Interestingly, Rosenbloom notes, “there’s almost always a doctor involved” in the story of these books. As clinical medicine took hold, and the medical profession became more prestigious, well-respected doctors treated these uniquely grisly books as status symbols. The practice seems to have died out toward the end of the 19th century, but more testing will be needed to confirm this.
In general, Rosenbloom uses her knowledge of medical history to understand contemporary conversations about death, with medical students as well as the general public. This knowledge shows how very rare and culturally specific many of our taken-for-granted practices are. Rosenbloom points to embalming, the default option after death in the U.S., as an example. Embalming is believed to be necessary for legal and sanitary reasons, but neither is true; it’s a particularly American phenomenon, and the use of toxic chemicals means that it’s not particularly healthy for embalmers.

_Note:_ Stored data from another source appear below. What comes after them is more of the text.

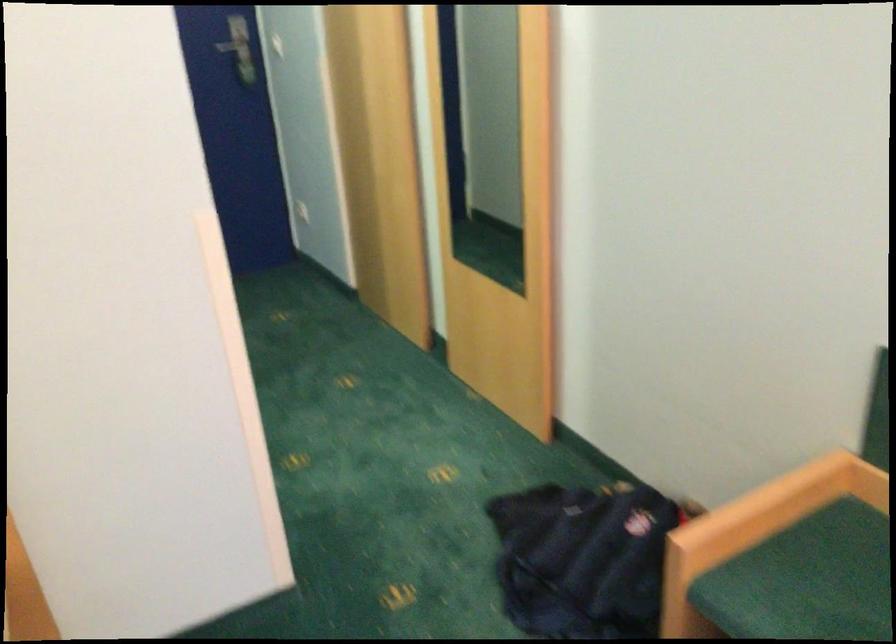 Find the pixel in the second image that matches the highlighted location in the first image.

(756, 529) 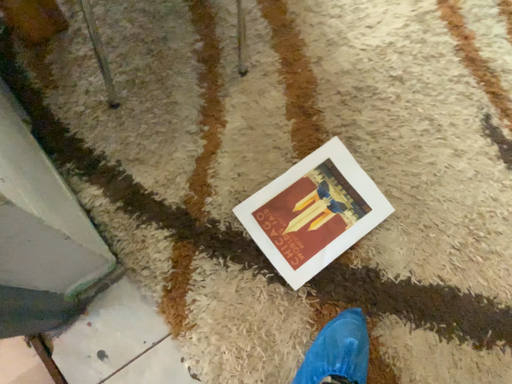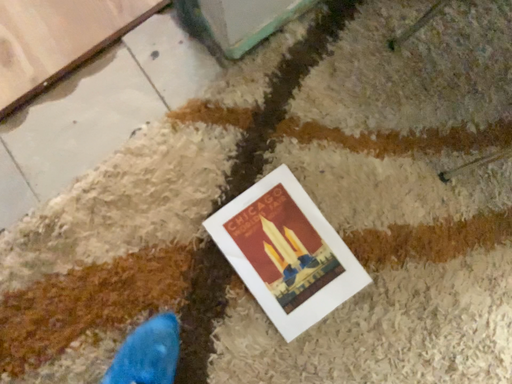 Question: Which way did the camera rotate in the video?

Choices:
 (A) rotated right
 (B) rotated left

Answer: (B) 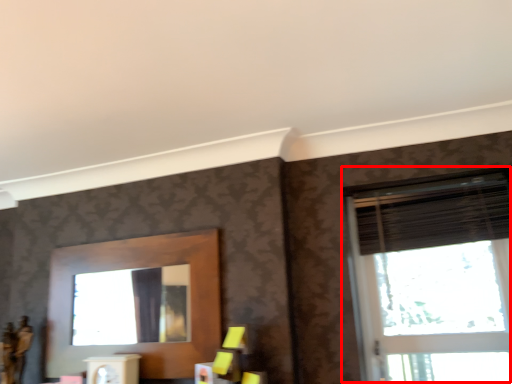 Question: Where is window (annotated by the red box) located in relation to blind in the image?

Choices:
 (A) left
 (B) right

Answer: (B) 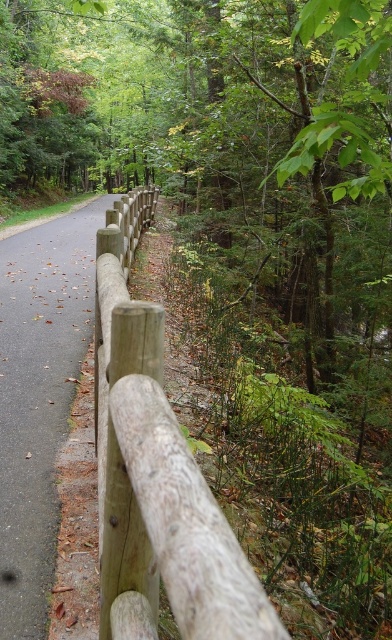 What do you see at coordinates (157, 488) in the screenshot? Image resolution: width=392 pixels, height=640 pixels. I see `wooden fence at center` at bounding box center [157, 488].

In order to click on wooden fence at center in this screenshot , I will do `click(157, 488)`.

Locate an element on the screen. The image size is (392, 640). wooden fence at center is located at coordinates (157, 488).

Megan Rosenbloom, photo by Elli & Polly Photography
This public engagement work has really taken off with Death Salon, a series of events (talks, film screenings, discussions, etc.) that Rosenbloom has been organizing since 2013. Part of the interest, she thinks, has to do with the changing world of funeral directing, which in the U.S. has become steadily less dominated by white men. Not only do many of the newer voices have different — more public-facing — approaches to their work, but Death Salon and the wider death positivity movement have tapped into a real hunger for these kinds of conversations.
Again, Rosenbloom situates this in a historical context: “Younger people had never had this conversation or anything like this in their lives at all. 100 years ago, you would have had multiple siblings who would die and you would take care of them in the home, and would have death a lot closer to you.” Today, we’re largely unequipped to handle death, whether emotionally, logistically, or financially. “We live in this culture of death denial, where it’s uncomfortable and impolite and creepy and weird. So we push it aside and pretend it’s never going to happen,” but this doesn’t help the bereaved to understand the full range of options available to themselves or the deceased.
Bring on the death librarians
Barbier and Rosenbloom aren’t the only librarians who curate materials related to death. The online Death Reference Desk, for instance, is staffed by two death librarians and a professional death researcher. In general, death librarians are as interested in people as they are in tomes, as interested in sharing knowledge as they are in cataloguing it.
What, then, might a more death-aware society look like? To Rosenbloom, it would be one where, following a loss, “you’re able to focus on the person who died, and not just your own existential crisis.” For Barbier, it would make life more pleasurable, knowing that “we should take advantage of life, because it’s short.”
As their work shows, books are one gateway for doing just that.